Overall, teams are becoming more and more agile and less confined to a physical location. That has led to a few different types of teams that can exist in the modern workplace. There are fully in-office teams, which are slowly dissipating with the growth of remote work. There are hybrid teams, where team members work either in-office, remote, or switch between the two. Finally, there are virtual teams.
What is a virtual team?
A virtual team, also known as a distributed or remote team, refers to a group of employees that work together from home offices or coworking spaces. Virtual teams rely on communication technology such as video or voice conferencing software, email, and messaging applications in order to collaborate efficiently.
In this article, we’ll explore the benefits and challenges of virtual teams as well as how to successfully build and manage them.
The rise of virtual teams
Over the past 10 years, there has been a significant increase in remote workers, teams, and companies in the United States.
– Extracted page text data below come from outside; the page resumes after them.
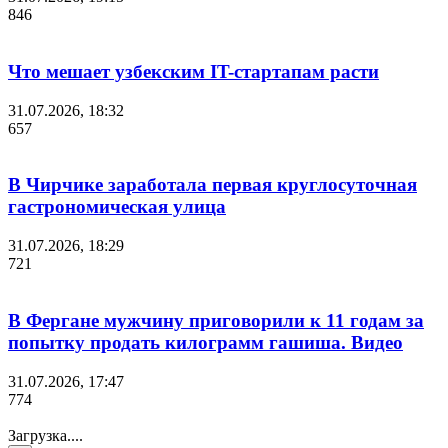
846
Что мешает узбекским IT-стартапам расти
31.07.2026, 18:32
657
В Чирчике заработала первая круглосуточная
гастрономическая улица
31.07.2026, 18:29
721
В Фергане мужчину приговорили к 11 годам за
попытку продать килограмм гашиша. Видео
31.07.2026, 17:47
774
Загрузка....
In 2014, London Business School predicted that more than half of employees will work remotely by 2020. In 2019, that percentage jumped to 69%, surpassing that prediction with ease.
Over the years, more and more companies have adopted a relaxed work from home policy. It’s becoming the norm to expect some of your work to be done remotely (if you choose to, of course). This is good news for anyone who faces problems with productivity while in office.
Stanford professor Nicholas Bloom researched and found that remote work can increase overall productivity. The report stated that employees working from home found it easier to concentrate and were less inclined to take a sick day.
Remote work benefits employers as well. On average, employers save $2,000 per employee each year on real estate costs. Organizations that allow remote work see 25% less turnover than those that don’t. They also see shorter hiring cycles, largely due to the bigger pool of applicants and the ability to offer flexible options.
Now, the American workforce holds the option to work remotely close to their heart. Gallup research shows that 54% of office workers say they'd leave their job for one that offers flexible work time. It also found that job engagement increased when employees spent some time working remotely and some time working in a location with their coworkers. Higher employee engagement means better performance.
For those managing virtual teams, understand that you’ll face a unique set of challenges and benefits, but overall the benefits outweigh the difficulties. For example, research has shown that employees who work remotely at least once a month are 24% happier than those who never do.
How to build successful virtual teams
A lot of factors play into the creation of a successful virtual team, and there’s no one right way to do it. Before you begin to build a remote team, there are a few stepping stones you should address first.
1. Bring the right people together
The first step in building a functioning virtual team is to make sure you’re hiring (or training) employees who are equipped and willing to transition to remote life. If an employee thrives in office, you’re doing them a disservice if you onboard them onto a remote team. Additionally, make sure you’re selecting people that have great communication skills and feel comfortable working independently.
When you’re building your team, make sure to assess team size. It’s easier for everyone to communicate and collaborate with teams of 10 or fewer rather than a remote team of 30. Managers of remote teams should be scheduling virtual 1:1 meetings with their direct reports every week to ensure that every employee has the time they need to discuss wins and concerns.
In some cases, remote employees can begin to fall into the trap of social loafing. They may assume that because there are so many team members working on a project, they can step away or spend less time working. Moral of the story, stick to smaller teams when building a completely remote team. This will give them the ability to communicate with everyone on a regular basis, improving the team bond.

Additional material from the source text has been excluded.